LONDON — The dollar was headed for its third weekly gain in a row and was near two-decade highs against other major currencies, as investors focused on U.S. jobs data due later on Friday that could bolster the case for aggressive interest rate hikes.
The U.S. currency has been riding high since Federal Reserve Chair Jerome Powell said at the Jackson Hole symposium in Wyoming last Friday that rates would need to be high “for some time” to combat inflation.
The dollar index – which tracks the currency against six counterparts – leapt to a fresh 20-year high on Thursday of 109.99, bolstered by robust U.S. data showing a fall in unemployment claims.
The index came off the boil in early European trading hours on Friday, slipping 0.3% to 109.23. However, the index is still on track for a 0.4% weekly gain.
U.S. non-farm payrolls data due at 1230 GMT will be closely watched, analysts said.
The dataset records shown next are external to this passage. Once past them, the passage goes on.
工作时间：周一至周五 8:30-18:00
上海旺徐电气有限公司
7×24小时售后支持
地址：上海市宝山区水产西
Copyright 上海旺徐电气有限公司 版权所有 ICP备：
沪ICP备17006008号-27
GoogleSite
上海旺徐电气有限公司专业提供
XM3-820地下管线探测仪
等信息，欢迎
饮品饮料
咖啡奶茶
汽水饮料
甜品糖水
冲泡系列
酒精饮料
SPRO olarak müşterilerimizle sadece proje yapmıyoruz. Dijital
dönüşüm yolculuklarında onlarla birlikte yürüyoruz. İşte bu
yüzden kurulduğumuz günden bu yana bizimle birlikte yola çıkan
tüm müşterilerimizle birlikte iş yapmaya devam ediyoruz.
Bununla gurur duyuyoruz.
Economists expect 300,000 jobs were added in August, which would extend a strong run of data.
“We would have to see clearer signs of an economic downturn in the US with the addition of more cautious comments on the part of the Fed to end the USD rally,” You-Na Park-Heger, currency analyst at Commerzbank, said in a note.
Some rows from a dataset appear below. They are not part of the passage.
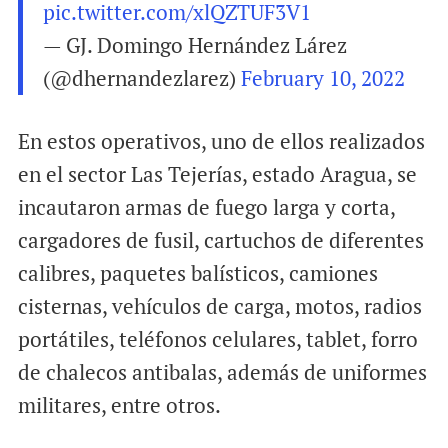
pic.twitter.com/xlQZTUF3V1
— GJ. Domingo Hernández Lárez
(@dhernandezlarez)
February 10, 2022
En estos operativos, uno de ellos realizados
en el sector Las Tejerías, estado Aragua, se
incautaron armas de fuego larga y corta,
cargadores de fusil, cartuchos de diferentes
calibres, paquetes balísticos, camiones
cisternas, vehículos de carga, motos, radios
portátiles, teléfonos celulares, tablet, forro
de chalecos antibalas, además de uniformes
militares, entre otros.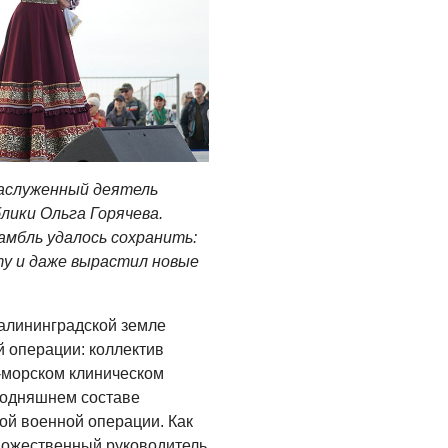
заслуженный деятель
лики Ольга Горячева.
мбль удалось сохранить:
ту и даже вырастил новые
алининградской земле
й операции: коллектив
-морском клиническом
егодняшнем составе
ой военной операции. Как
дожественный руководитель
Fed funds futures are pricing about a 75% chance that the Fed hikes rates by 75 bps this month and it has been a week of heavy selling in the U.S. Treasury market.
The moves have supported the dollar’s march on the yen in particular, since Japan’s yields are anchored near zero.
The dollar surged above 140 yen for the first time since 1998 on Thursday, and the yen fell to a fresh trough of 140.43 on the day. It was last broadly flat at 140.305.
Japan’s government will take “appropriate” action as needed, Japanese finance minister Shun Suzuki said on Friday.
The euro retraced some of the previous day’s losses against the dollar and inched back above parity, up 0.6% to $1.00045.
The European Central Bank is due to meet next week, with money markets betting on an unprecedented 75 basis point hike.
Sterling edged up 0.2% on the day versus the dollar at $1.15670, but remains down around 1.4% this week. Britain’s new prime minister will be announced on Monday, when the ruling Conservative Party’s leadership contest concludes, which could prompt further pound moves.